◆ RECORD SET:
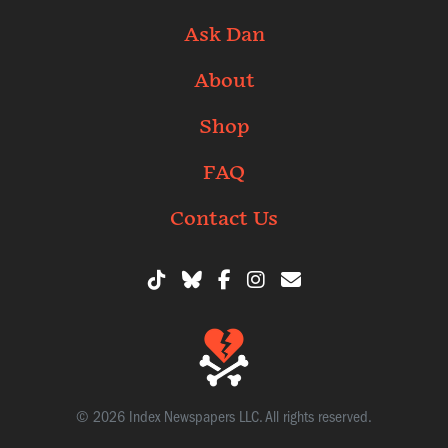
Ask Dan
About
Shop
FAQ
Contact Us
© 2026 Index Newspapers LLC. All rights reserved.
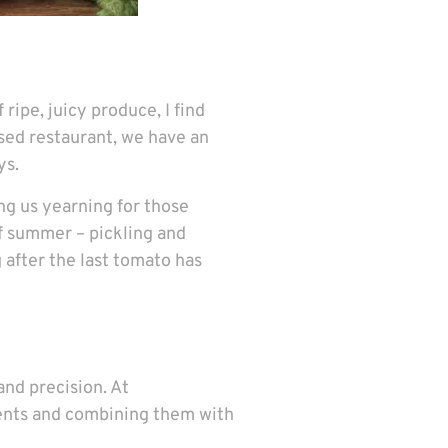
ripe, juicy produce, I find
sed restaurant, we have an
ys.
ing us yearning for those
of summer – pickling and
 after the last tomato has
and precision. At
ients and combining them with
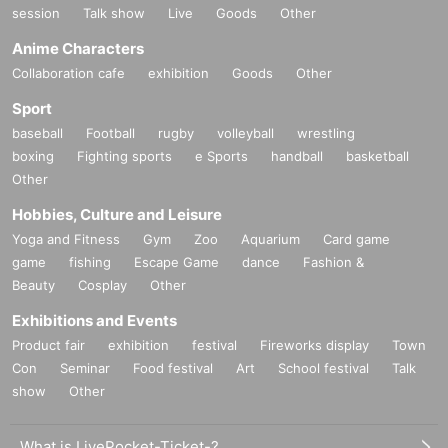
session
Talk show
Live
Goods
Other
Anime Characters
Collaboration cafe
exhibition
Goods
Other
Sport
baseball
Football
rugby
volleyball
wrestling
boxing
Fighting sports
e Sports
handball
basketball
Other
Hobbies, Culture and Leisure
Yoga and Fitness
Gym
Zoo
Aquarium
Card game
game
fishing
Escape Game
dance
Fashion &
Beauty
Cosplay
Other
Exhibitions and Events
Product fair
exhibition
festival
Fireworks display
Town
Con
Seminar
Food festival
Art
School festival
Talk
show
Other
What is LivePocket-Ticket-?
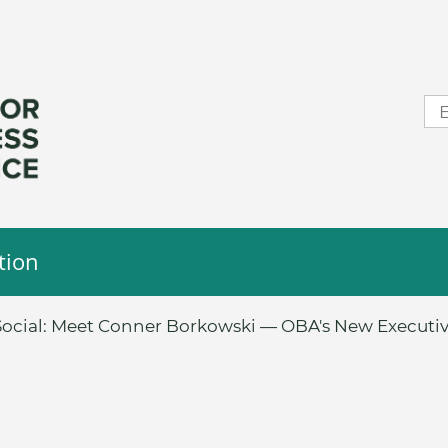
tion
ocial: Meet Conner Borkowski — OBA's New Executiv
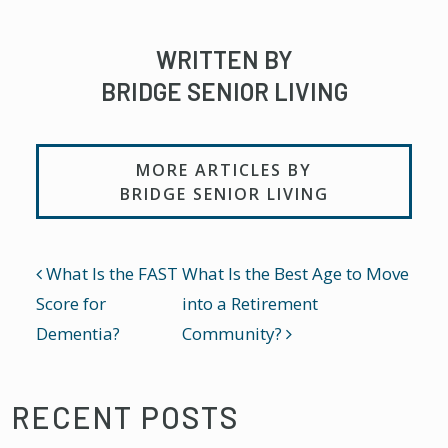
WRITTEN BY
BRIDGE SENIOR LIVING
MORE ARTICLES BY
BRIDGE SENIOR LIVING
POST NAVIGATION
What Is the FAST
What Is the Best Age to Move
Score for
into a Retirement
Dementia?
Community?
RECENT POSTS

◆ WHAT IS NEEDED:
Only lines with the word "festival" are wanted, so copy each one from the records.

◆ RESULT:
festival
Food festival
School festival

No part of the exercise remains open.